TASK INSTRUCTIONS: Your task is to transcribe the lines from the start of the data below through the line containing "シリコンバレーを代表するIT企業Splunk（スプランク）", inclusive, exactly as they stand and without the pictures.

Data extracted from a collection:
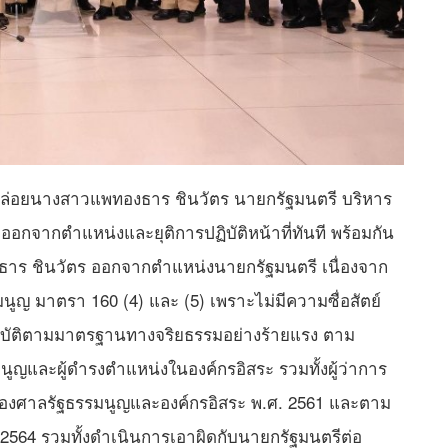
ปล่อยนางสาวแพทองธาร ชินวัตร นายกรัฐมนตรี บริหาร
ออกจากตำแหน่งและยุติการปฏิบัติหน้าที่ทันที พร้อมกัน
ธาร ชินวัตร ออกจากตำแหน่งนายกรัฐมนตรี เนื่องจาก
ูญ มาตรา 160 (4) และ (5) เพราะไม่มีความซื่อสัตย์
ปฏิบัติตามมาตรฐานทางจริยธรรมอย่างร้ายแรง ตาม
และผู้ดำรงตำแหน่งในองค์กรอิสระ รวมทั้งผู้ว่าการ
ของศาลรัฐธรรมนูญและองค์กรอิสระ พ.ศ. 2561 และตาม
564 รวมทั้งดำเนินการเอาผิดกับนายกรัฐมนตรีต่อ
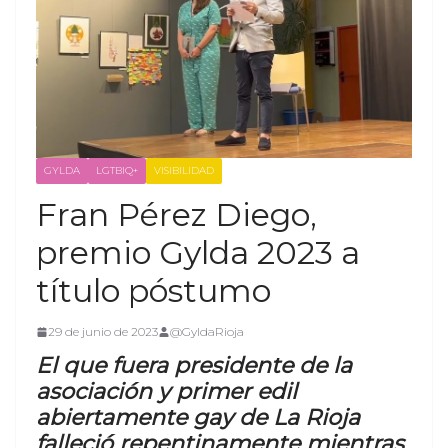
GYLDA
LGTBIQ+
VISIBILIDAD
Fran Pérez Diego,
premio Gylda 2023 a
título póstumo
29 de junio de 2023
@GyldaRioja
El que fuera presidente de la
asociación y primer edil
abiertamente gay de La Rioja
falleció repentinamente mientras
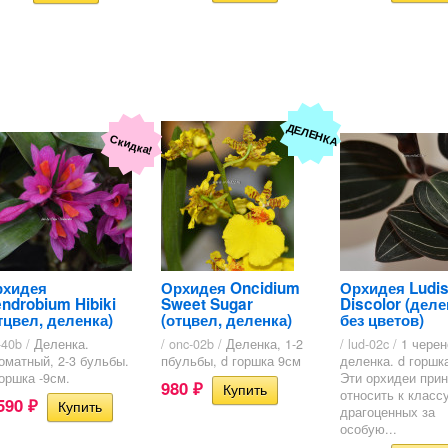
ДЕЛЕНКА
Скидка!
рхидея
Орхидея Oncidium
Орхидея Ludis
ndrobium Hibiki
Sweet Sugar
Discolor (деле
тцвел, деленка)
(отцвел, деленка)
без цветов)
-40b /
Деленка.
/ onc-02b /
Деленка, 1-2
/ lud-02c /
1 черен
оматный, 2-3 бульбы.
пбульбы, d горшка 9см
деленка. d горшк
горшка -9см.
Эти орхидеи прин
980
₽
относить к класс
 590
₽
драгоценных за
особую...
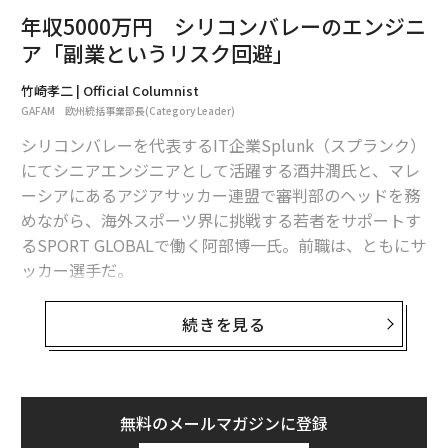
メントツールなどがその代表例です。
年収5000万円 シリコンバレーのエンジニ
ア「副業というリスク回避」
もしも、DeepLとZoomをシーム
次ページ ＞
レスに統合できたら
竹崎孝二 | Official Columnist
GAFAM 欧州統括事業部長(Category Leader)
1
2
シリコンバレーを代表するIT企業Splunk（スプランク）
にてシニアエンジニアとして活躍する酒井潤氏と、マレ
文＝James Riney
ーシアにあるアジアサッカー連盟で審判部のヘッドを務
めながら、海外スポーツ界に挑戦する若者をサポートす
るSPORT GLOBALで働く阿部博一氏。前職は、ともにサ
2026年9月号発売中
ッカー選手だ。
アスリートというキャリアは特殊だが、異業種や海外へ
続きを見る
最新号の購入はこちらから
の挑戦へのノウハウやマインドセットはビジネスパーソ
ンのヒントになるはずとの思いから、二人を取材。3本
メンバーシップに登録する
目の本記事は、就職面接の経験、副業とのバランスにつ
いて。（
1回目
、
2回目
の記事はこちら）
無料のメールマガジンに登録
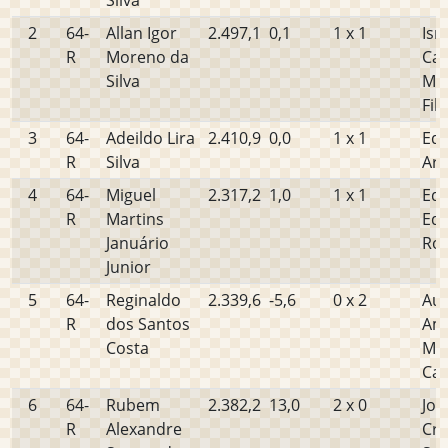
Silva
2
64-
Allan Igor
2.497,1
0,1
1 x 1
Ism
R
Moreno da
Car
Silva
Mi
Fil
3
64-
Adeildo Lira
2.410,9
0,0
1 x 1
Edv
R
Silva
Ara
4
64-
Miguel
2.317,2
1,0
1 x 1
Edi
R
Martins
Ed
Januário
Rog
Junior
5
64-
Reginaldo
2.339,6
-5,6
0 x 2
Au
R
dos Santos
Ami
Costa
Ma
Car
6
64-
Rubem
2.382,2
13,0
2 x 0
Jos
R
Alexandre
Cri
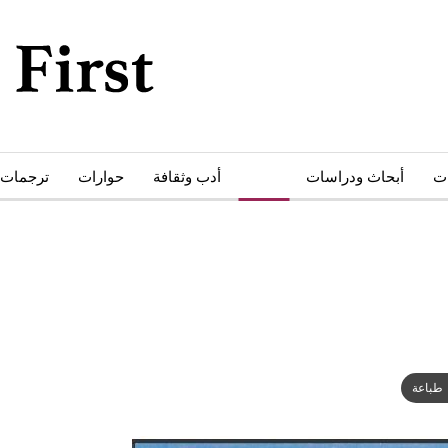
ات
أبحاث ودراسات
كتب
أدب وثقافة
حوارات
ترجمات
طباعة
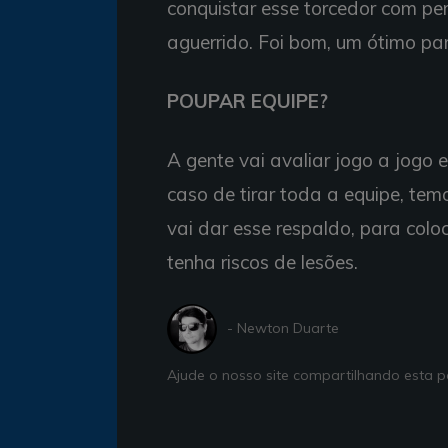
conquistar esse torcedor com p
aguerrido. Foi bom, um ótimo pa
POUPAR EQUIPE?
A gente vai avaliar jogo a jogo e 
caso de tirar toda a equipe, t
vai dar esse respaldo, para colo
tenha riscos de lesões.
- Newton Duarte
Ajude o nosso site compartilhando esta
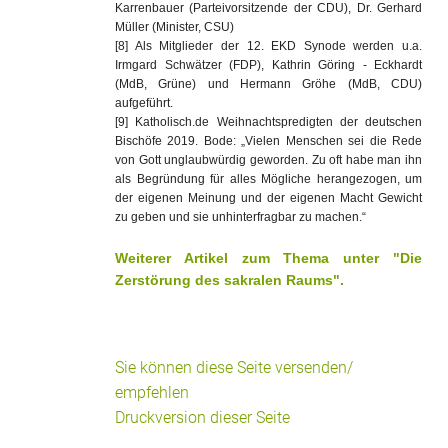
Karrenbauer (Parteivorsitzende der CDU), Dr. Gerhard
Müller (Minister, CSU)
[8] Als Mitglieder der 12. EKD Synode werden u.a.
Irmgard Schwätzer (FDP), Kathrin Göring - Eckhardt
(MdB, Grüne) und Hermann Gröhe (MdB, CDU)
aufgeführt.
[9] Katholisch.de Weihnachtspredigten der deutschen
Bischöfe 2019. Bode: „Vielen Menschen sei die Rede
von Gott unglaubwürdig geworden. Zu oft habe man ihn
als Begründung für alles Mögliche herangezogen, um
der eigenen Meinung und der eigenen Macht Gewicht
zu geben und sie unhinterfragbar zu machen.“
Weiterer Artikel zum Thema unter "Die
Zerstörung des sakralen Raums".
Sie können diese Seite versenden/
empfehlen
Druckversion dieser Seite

ANSWER TO THIS EXERCISE:
ปล่อยนางสาวแพทองธาร ชินวัตร นายกรัฐมนตรี บริหาร
ออกจากตำแหน่งและยุติการปฏิบัติหน้าที่ทันที พร้อมกัน
ธาร ชินวัตร ออกจากตำแหน่งนายกรัฐมนตรี เนื่องจาก
ูญ มาตรา 160 (4) และ (5) เพราะไม่มีความซื่อสัตย์
ปฏิบัติตามมาตรฐานทางจริยธรรมอย่างร้ายแรง ตาม
และผู้ดำรงตำแหน่งในองค์กรอิสระ รวมทั้งผู้ว่าการ
ของศาลรัฐธรรมนูญและองค์กรอิสระ พ.ศ. 2561 และตาม
564 รวมทั้งดำเนินการเอาผิดกับนายกรัฐมนตรีต่อ
GYLDA
LGTBIQ+
VISIBILIDAD
Fran Pérez Diego,
premio Gylda 2023 a
título póstumo
29 de junio de 2023
@GyldaRioja
El que fuera presidente de la
asociación y primer edil
abiertamente gay de La Rioja
falleció repentinamente mientras
ДЕЛЕНКА
Скидка!
рхидея
Орхидея Oncidium
Орхидея Ludis
ndrobium Hibiki
Sweet Sugar
Discolor (деле
тцвел, деленка)
(отцвел, деленка)
без цветов)
-40b /
Деленка.
/ onc-02b /
Деленка, 1-2
/ lud-02c /
1 черен
оматный, 2-3 бульбы.
пбульбы, d горшка 9см
деленка. d горшк
горшка -9см.
Эти орхидеи прин
980
₽
относить к класс
 590
₽
драгоценных за
особую...
メントツールなどがその代表例です。
年収5000万円 シリコンバレーのエンジニ
ア「副業というリスク回避」
もしも、DeepLとZoomをシーム
次ページ ＞
レスに統合できたら
竹崎孝二 | Official Columnist
GAFAM 欧州統括事業部長(Category Leader)
1
2
シリコンバレーを代表するIT企業Splunk（スプランク）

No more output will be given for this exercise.